[Data supplied]
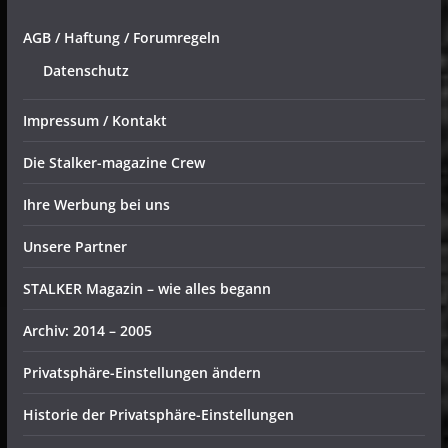
AGB / Haftung / Forumregeln
Datenschutz
Impressum / Kontakt
Die Stalker-magazine Crew
Ihre Werbung bei uns
Unsere Partner
STALKER Magazin – wie alles begann
Archiv: 2014 – 2005
Privatsphäre-Einstellungen ändern
Historie der Privatsphäre-Einstellungen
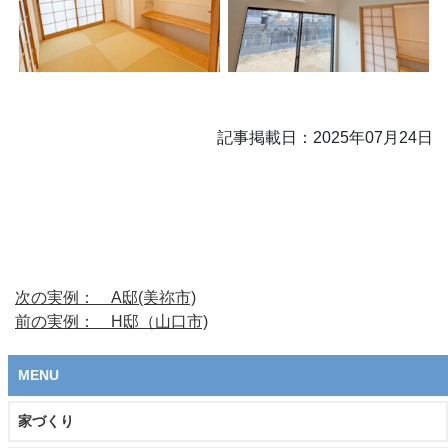
記事掲載日：2025年07月24日
次の実例： A邸(美祢市)
前の実例： H邸（山口市)
MENU
家づくり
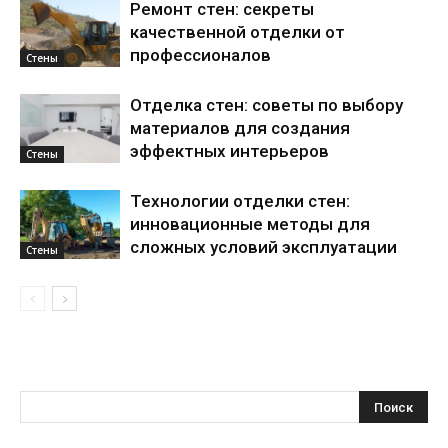
Ремонт стен: секреты
качественной отделки от
профессионалов
Стены
Отделка стен: советы по выбору
материалов для создания
эффектных интерьеров
Стены
Технологии отделки стен:
инновационные методы для
сложных условий эксплуатации
Стены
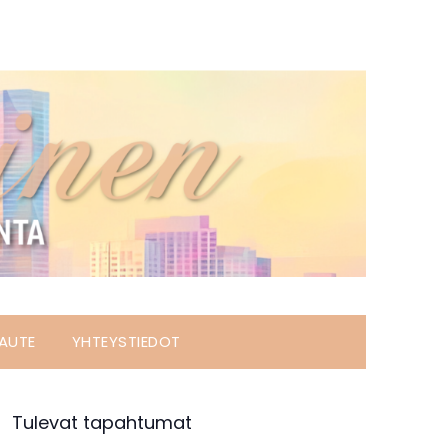
AUTE
YHTEYSTIEDOT
Tulevat tapahtumat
[/Data supplied]
**What is being asked:**
All lines with the word "отделки" must be located in the data and copied.

**Final answer:**
качественной отделки от
Технологии отделки стен:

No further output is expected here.